Before I get into this, I want to note that this guide is for people who are new to raiding. By new, I mean they have never raided before or have only been yanked into a raid without the damndest idea what they were doing and carried through by everyone else. As a result of that, all of this will sound pretty elementary to more seasoned raiders. Still, if anyone wants to read and add anything I might have missed, I’d be happy to incorporate it into the guide. (And since I seem to get stray comments from people wanting to post my advice in their guild forums nearly every time I whip out a numbered list, I’ll go ahead and say up front that if you want to do so, please feel free. A link back would be awesome but I’m not going to demand it. And now I feel all vain.)
1. First things first
Here are some basics for a potential raider to pay attention to when starting down the raiding path. First and most obviously, you’ll need to be at the level cap. Despite all the posts on the official WoW forums begging for Vanilla and BC servers because those were the Golden Days of WoW, no one wants to go back to that content. Not really.
2. Know your class
Yeah, that character you’ve just leveled all the way from 1-80 and didn’t buy on ebay? You should hopefully have acquired some idea of what the basic play style is. I say this thinking it’s super obvious, but I’ve also encountered quite a few oddities along the way. Like a rogue who wanted to stand back and do all his damage through throwing axes or some damn thing. And a priest who thought she was meant to melee, happily swinging away with her mace. Don’t be those people.
In fact, your character is the most solid thing anyone else will have to judge about you to determine whether or not you should even be invited to raid. There are many tools out there for any person to look at how you gear and what you’ve achieved. The highlights to look for are:
a. Have the right spec
If you’re claiming to be a Prot Paladin and have half (or all) of your talents in Retribution, no one will take you seriously. Same thing if you have all your points in one tree! Read up on the “cookie cutter” specs at Elitist Jerks or wowpopular.
b. Use the right spells
I have seen a mage specced into deep frost casting nothing but fire spells. It hurt my head and their dps sucked.
c. Have the right glyphs
Just because you have glyphs that are appropriate for your class, doesn’t mean they are appropriate for your spec. Going back to the mage example, if you’re specced into Arcane, you’re going to get no use out of the glyph of living bomb.
d. Know the right stats to look for in gear
There are a few hard lines I look at when it comes to gearing and stats. If I don’t use mana, I never try to get anything that has intellect or spellpower on it. If I am not a tank, I don’t go for defense rating. MP5 is in the realm of healers and spirit mostly falls over there also, although it can be mildly helpful to many caster classes. Casters have no need for strength or agility.
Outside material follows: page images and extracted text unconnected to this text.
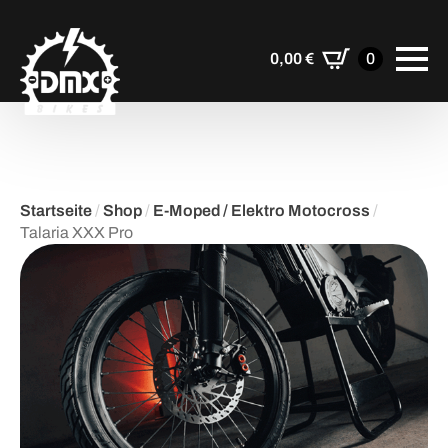
0,00
€
0
Startseite
/
Shop
/
E-Moped / Elektro Motocross
/
Talaria XXX Pro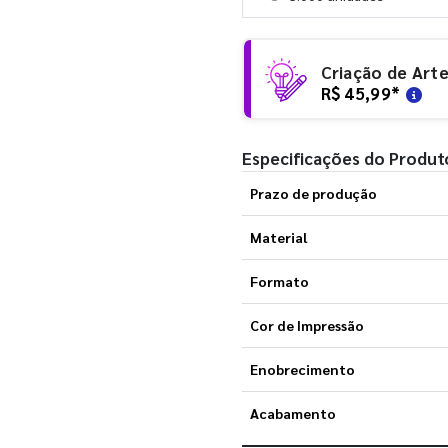
Criação de Art
R$ 45,99
*
Especificações do Produt
Prazo de produção
Material
Formato
Cor de Impressão
Enobrecimento
Acabamento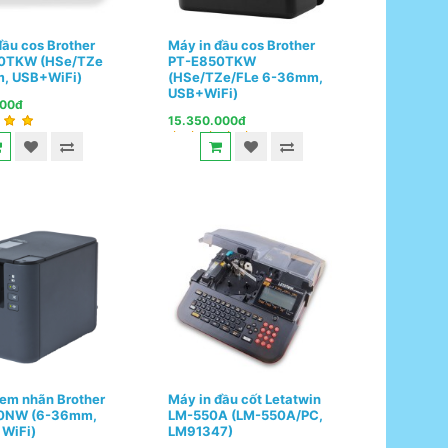
đầu cos Brother
Máy in đầu cos Brother
0TKW (HSe/TZe
PT-E850TKW
, USB+WiFi)
(HSe/TZe/FLe 6-36mm,
USB+WiFi)
000đ
15.350.000đ
tem nhãn Brother
Máy in đầu cốt Letatwin
0NW (6-36mm,
LM-550A (LM-550A/PC,
 WiFi)
LM91347)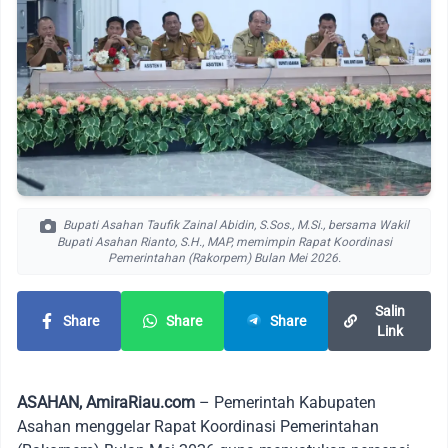
Bupati Asahan Taufik Zainal Abidin, S.Sos., M.Si., bersama Wakil
Bupati Asahan Rianto, S.H., MAP, memimpin Rapat Koordinasi
Pemerintahan (Rakorpem) Bulan Mei 2026.
Salin
Share
Share
Share
Link
ASAHAN, AmiraRiau.com
– Pemerintah Kabupaten
Asahan menggelar Rapat Koordinasi Pemerintahan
Min/maxing might not be your thing. It certainly isn’t mine, but I dutifully slog through sites like Elitist Jerks and go out of my way to read up the lovely plain English blogs out there that give advice and tips on how to squeeze the most I can out of my spec and gear. There are also tools like Rawr that can help you easily compare a lot of things. Bottom line is that with all the tools and guides and programs readily available to you at the click of a Google search button, there is absolutely no excuse for being ignorant about any of this.
3. Gearing up
I once pointed out to my guild that if gear had no bearing on our ability to perform in a raid, we would likely all raid naked. As it is, gear does matter. Yes, there are those gifted individuals who can pull off amazing feats in craptacular gear, but imagine how good they would be if they were geared.
The good news about gearing up is that it is stupid easy to do. Assuming you’ve run random dungeons as part of your leveling up grind, you’re going to hit 80 with badges and those badges can be used to buy tier 9 gear. That’s right. You can start earning your way to gear (that raiders would have killed for at the beginning of the expansion when they were raiding in Naxx) as soon as you start hitting up Northrend random dungeons.
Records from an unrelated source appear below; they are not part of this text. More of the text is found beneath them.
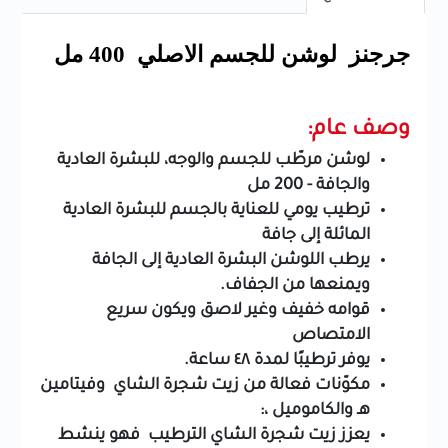
جرجنز لوشن للجسم الاصلي 400 مل
وصف عام:
لوشن مرطّب للجسم والوجه، للبشرة العادية
والجافة - 200 مل
ترطيب يومي للعناية بالجسم للبشرة العادية
المائلة إلى جافة
يرطب اللوشن البشرة العادية إلى الجافة
ويمنعها من الجفاف.
قوامه خفيف وغير لاصق ويكون سريع
الامتصاص
يوفر ترطيبًا لمدة ٤٨ ساعة.
مكوّنات فعالة من زيت شجرة الشاي وفيتامين
هـ والكاموميل ،:
يعزز زيت شجرة الشاي الترطيب فهو ينشط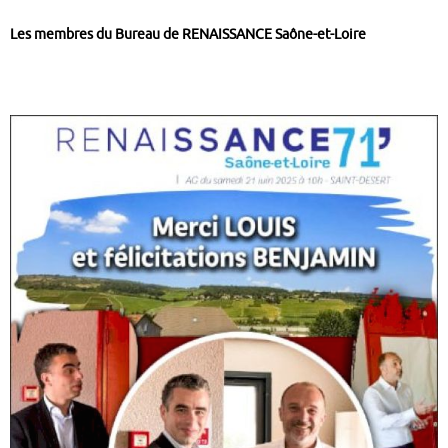
Les membres du Bureau de RENAISSANCE Saône-et-Loire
If you are serious about wanting to raid and have recently hit 80, you should pretty much run random heroics until your eyes bleed. You’ll get two frost badges for the first heroic you do and will continue to gain triumph badges from every boss you kill, plus extras for every completed heroic after the first one. There are five pieces of tier 9 for every class, some with good set bonuses, some with mediocre ones. There are also other items to be had, like librams or wands or trinkets. There’s also the chance for loot off the bosses you are killing. In the newer 5-mans (ToC and the three ICC 5-mans), epics drop off every boss fight even on normal mode. Gear that makes characters of mine who have never stepped foot in a raid capable of walking in and roflstomping all the early xpac content.
One note about gear and upgrades is that something with a higher iLvl is not automatically an upgrade. You have to be able to compare a potential new item with what you already have and look at all the stats. Perhaps getting that trinket will put you under defense cap or that new bow actually has less agility than the one you have now. Make sure you’re looking at everything carefully, not just grabbing at something because it’s purple or the iLvl is higher.
4. Testing, testing
As you are gearing up, you’ll want to start testing your abilities. The best way to do this is to get into some of the more difficult 5-man heroics and see how to do in your chosen role. As a tank, are you surviving the hits and holding threat against well-geared dps? Healers – are you oom and panicking the entire time or are things comfortable? Do you have the ability to save a reckless dps from getting turned into a floor tank? DPS – are you comparable to the other DPS and you’re all beating the tank in DPS and damage done? (Note, dps throughput is part of your focus, so it’s good to have an addon like Recount or Skada so you can see how you’re doing. However, it is not the only focus and you should not spam the party with your numbers. No one cares.)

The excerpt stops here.